Wysiadam i idę kolejne 5 minut - znów spacerek. Czy to jest złe rozwiązanie? Przynajmniej ruszam się więcej niż z domu na parking, z parkingu do pracy. No i książkę mogę poczytać, bo nie jestem kierowcą.

Pytanie brzmi: w jakim Ty świecie żyjesz i jakim cudem jest on AŻ tak różny od mojego, skoro ujmujesz jazdę autobusem takim przerażającym opisem?

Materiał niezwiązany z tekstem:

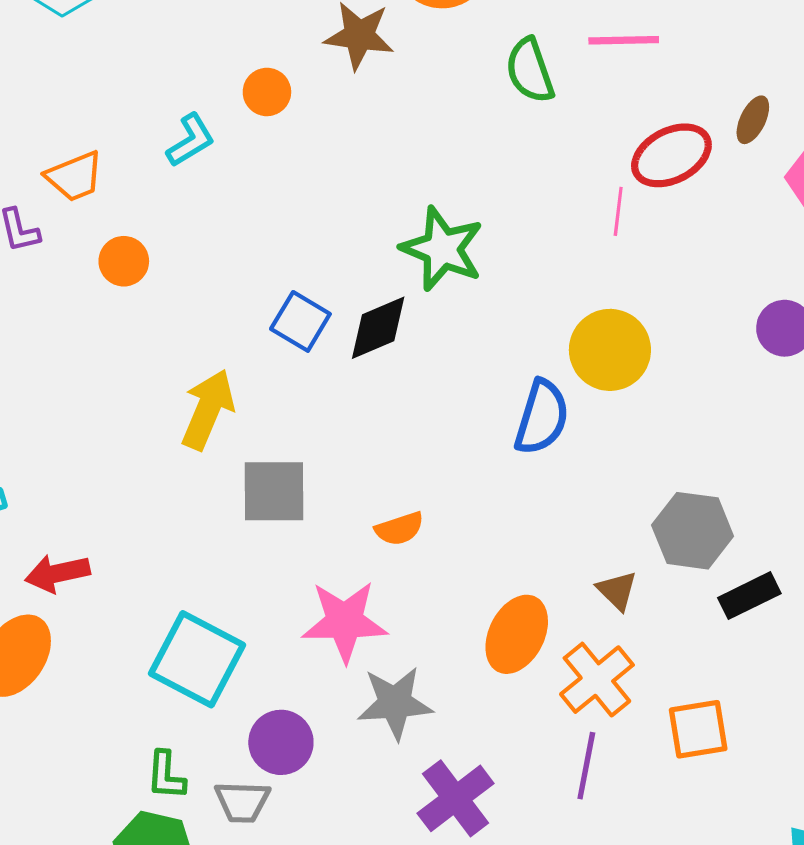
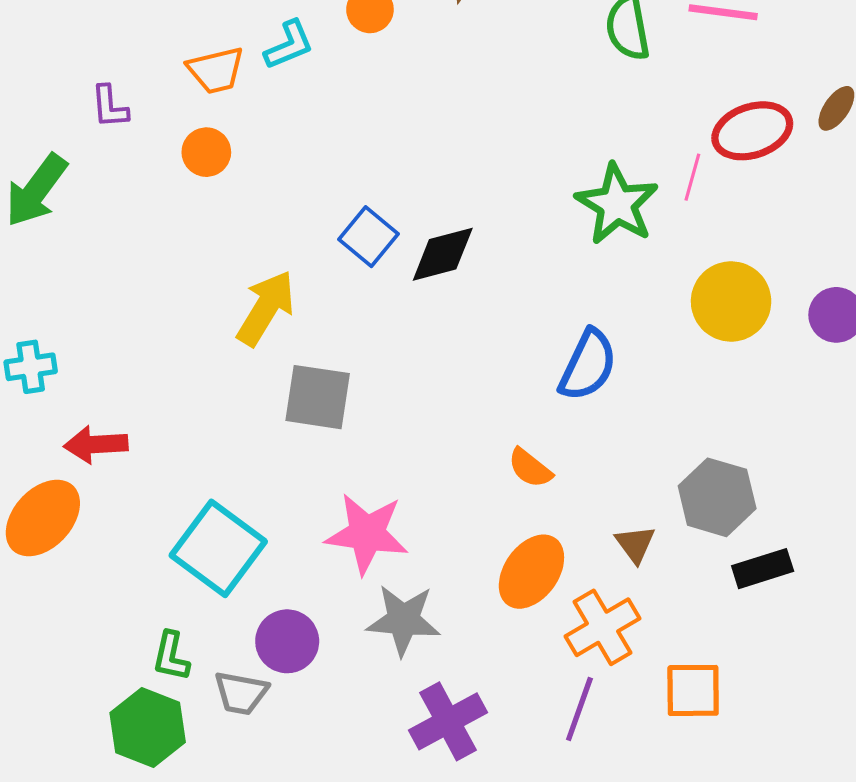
orange trapezoid: (75, 176) -> (216, 70), moved
green star: (442, 249) -> (617, 204), moved
yellow circle: (610, 350) -> (731, 301), moved
orange semicircle: (399, 529) -> (530, 468), moved, turned 48

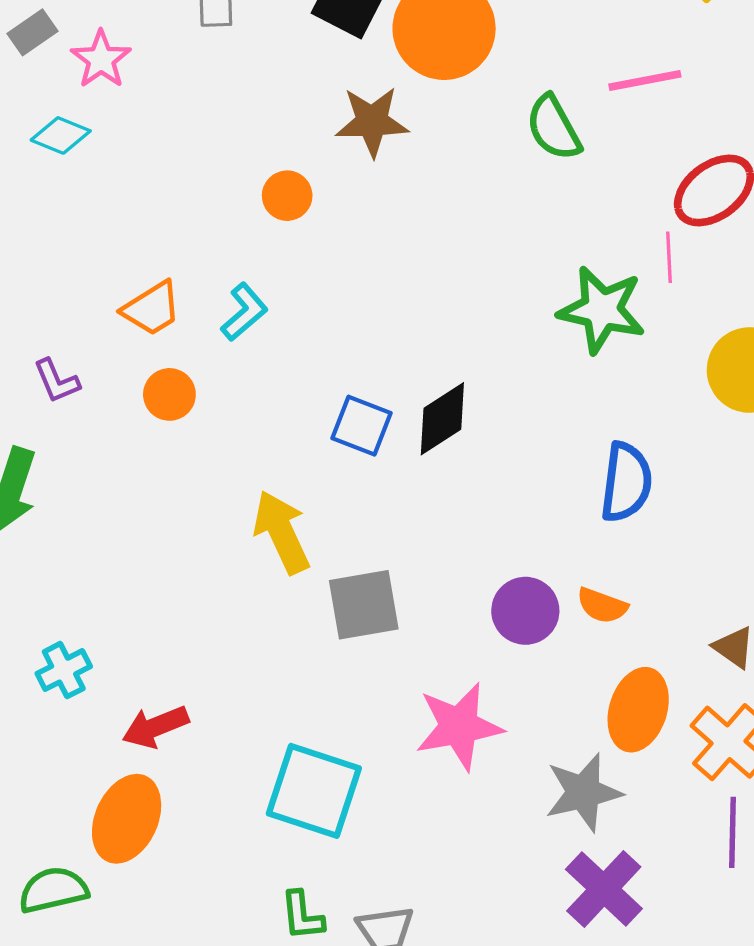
cyan L-shape: (289, 45) -> (244, 312), moved
yellow arrow: (266, 308) -> (282, 532), turned -38
gray star: (403, 620) -> (583, 792), moved
purple circle: (287, 641) -> (525, 611), moved

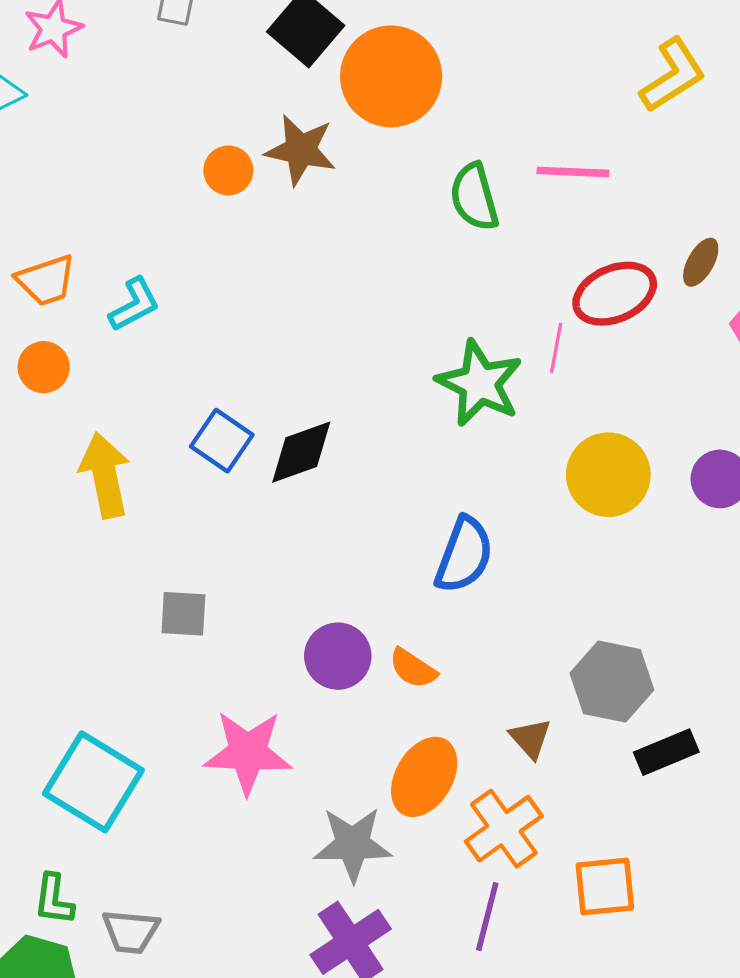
orange circle: (287, 196) -> (228, 170), moved
yellow arrow: (282, 532) -> (105, 475), moved
gray square: (364, 605) -> (183, 614), size x0.7

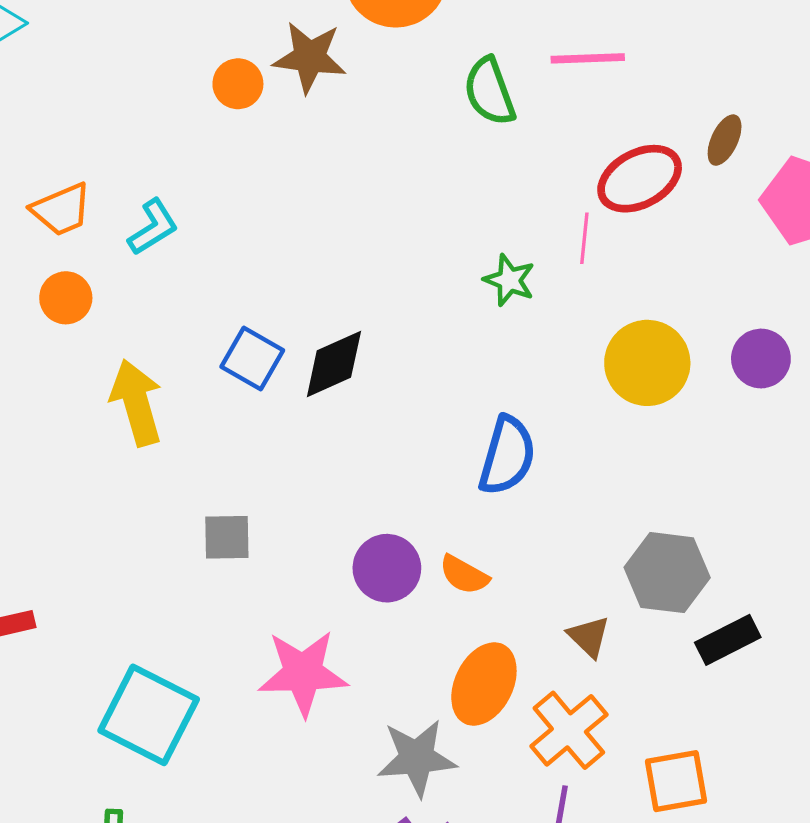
green star: (479, 383) -> (509, 280), size x0.6

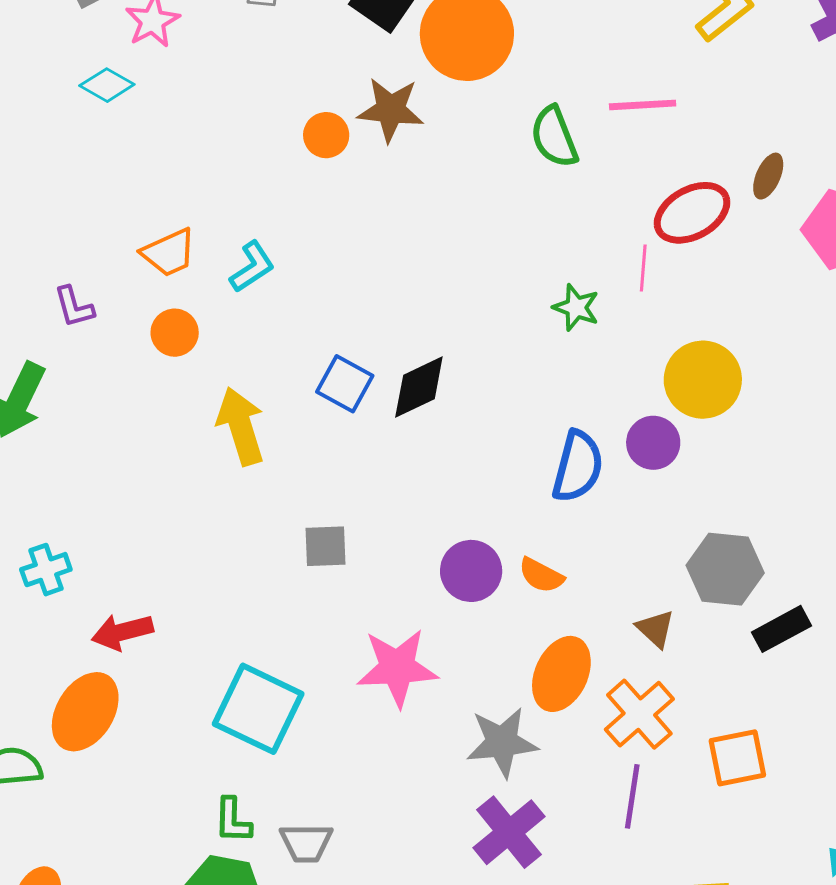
purple circle: (761, 359) -> (653, 443), moved

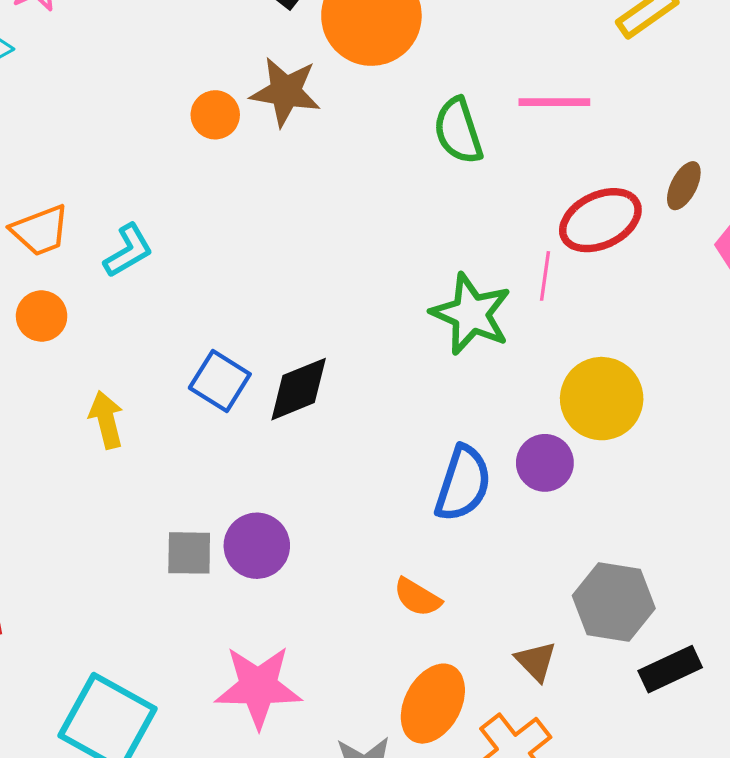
green star: (576, 307) -> (471, 314), size x1.6
yellow arrow: (241, 426) -> (106, 420), size x0.7
purple circle: (471, 571) -> (257, 546), moved

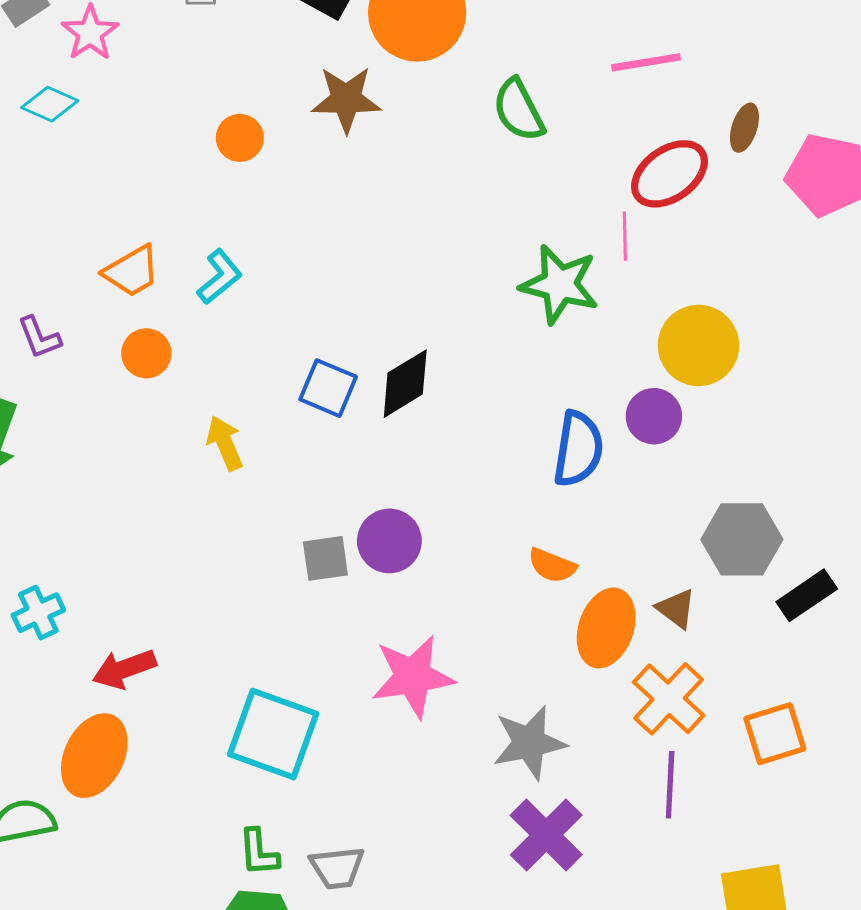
pink line: (554, 102) -> (646, 62), moved
orange circle: (215, 115) -> (240, 138), moved
orange ellipse: (433, 704) -> (606, 628), moved

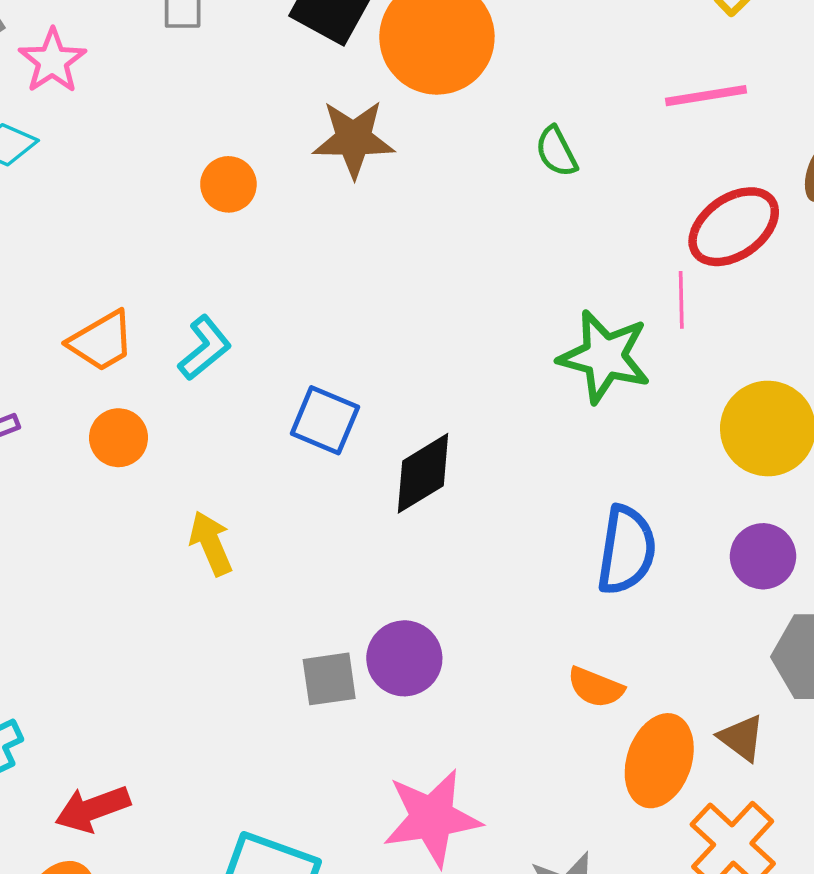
green semicircle: (519, 110) -> (556, 152), size x0.7
blue square: (328, 388) -> (325, 420), moved
purple circle: (654, 416) -> (763, 556), moved

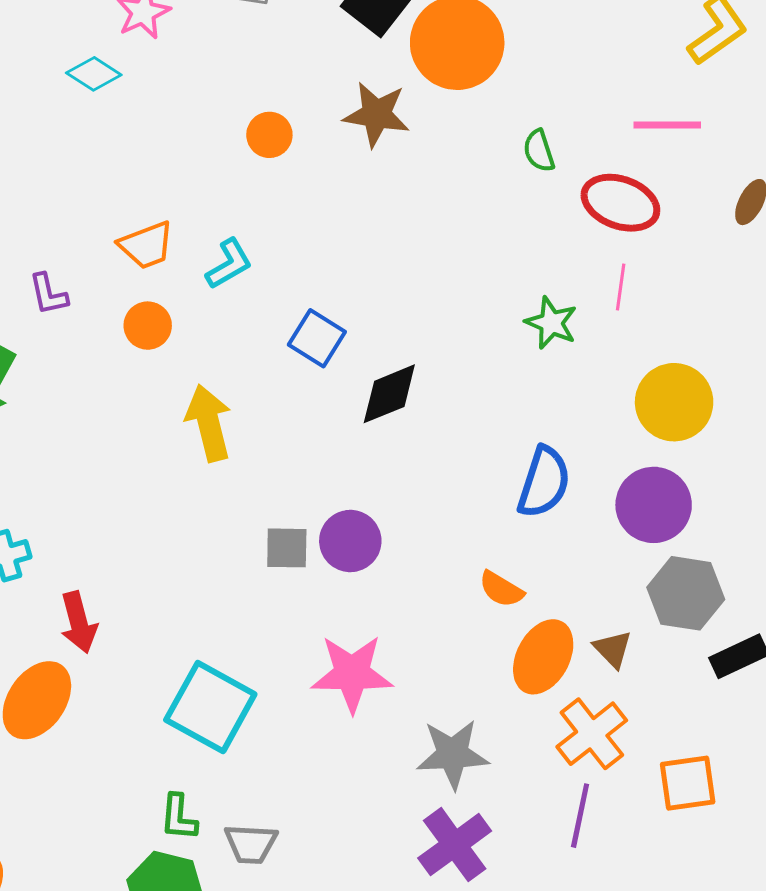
red ellipse: (734, 227) -> (620, 203), moved, turned 46
green star: (604, 357) -> (551, 323), size x0.7
yellow arrow: (211, 543) -> (209, 423), size x1.4
purple circle: (763, 556) -> (654, 505), size x1.4
red arrow: (93, 809) -> (79, 622), turned -94

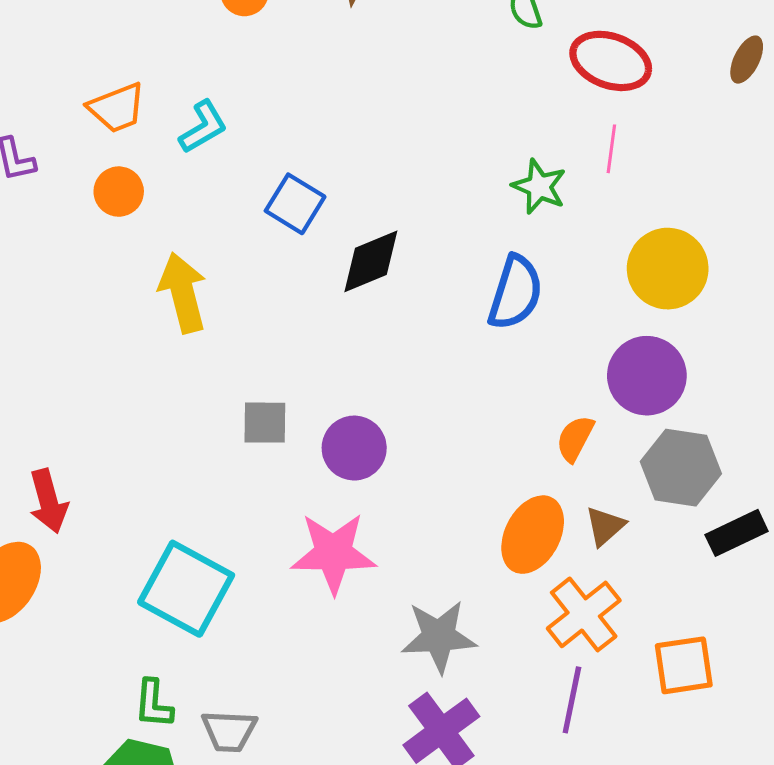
blue semicircle: (544, 482) -> (515, 293), moved
purple circle: (350, 541) -> (354, 448), moved
orange semicircle: (501, 589) -> (575, 439), moved, turned 87
brown triangle: (613, 649) -> (605, 526), turned 33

PS. Jak skrobiesz szyby rano, dojeżdżasz do miejsca docelowego i w mroźny dzień chcesz z tego miejsca wrócić, bądź pojechać w inne po pozostawieniu samochodu na kilka godzin, to szyby musisz skrobać ponownie i fakt, że skrobałeś rano nie pomoże.

sznitchzel

2014-01-26, 17:29
Rudy to też człowiek ....





Tylko, że gorszy.

BongMan

2014-01-26, 22:01
Małolata napisał/a:

Hm. Na przystanek idę pięć minut - mam jakiś ruch o poranku, co jest bardzo zdrowe (zwłaszcza, że mieszkam na osiedlu z dala od centrum). Na autobus czekam 3 - 5 minut, zależnie od tego, jak wcześnie wyjdę z domu. Te linie, którymi jeżdżę akurat się nie spóźniają (w ogóle w moim mieście autobusy rzadko się spóźniają, jest tylko kilka takich linii, co mają to w zwyczaju. Oczywiście nie licząc sytuacji wyjątkowych, typu wypadek, czy korek). U mnie jeździ tylko kilka starych autobusów (zimą przeciąg, ale latem dobrze, bo szyby duże do otwierania) i większość nowszych, szczelnych, z ogrzewaniem.
Mimo, że jeżdżę codziennie po kilka razy (min. 2 ale czasem i więcej) z chamstwem spotykam się bardzo rzadko. Czasem trafiam na żula, ale to również rzadko. Nigdy nie miałam przykrego incydentu z emerytami. Nigdy się nie upominają sami, zawsze dziękują, czasem proszą, żeby nie ustępować.
Wysiadam i idę kolejne 5 minut - znów spacerek. Czy to jest złe rozwiązanie? Przynajmniej ruszam się więcej niż z domu na parking, z parkingu do pracy. No i książkę mogę poczytać, bo nie jestem kierowcą.


Super, mała, cieszę się twoim szczęściem, naprawdę ;) Jednak gdybyś miała możliwość, to jeździłabyś autem i miała wywalone na autobusy, bo pod każdym względem auto jest lepsze od komunikacji miejskiej. No chyba, że jedziesz na imprezę i chcesz się napić. Autobusami podróżowałem w Anglii i Holandii, ale to całkiem inna bajka :) W Polsce tylko jak nie mam absolutnie żadnego innego wyjścia, wolę nawet z buta iść.

Cytat:

Pytanie brzmi: w jakim Ty świecie żyjesz i jakim cudem jest on AŻ tak różny od mojego, skoro ujmujesz jazdę autobusem takim przerażającym opisem?


Ujmę to tak - to, co dla mnie jest światem, ty nazwałabyś piekłem.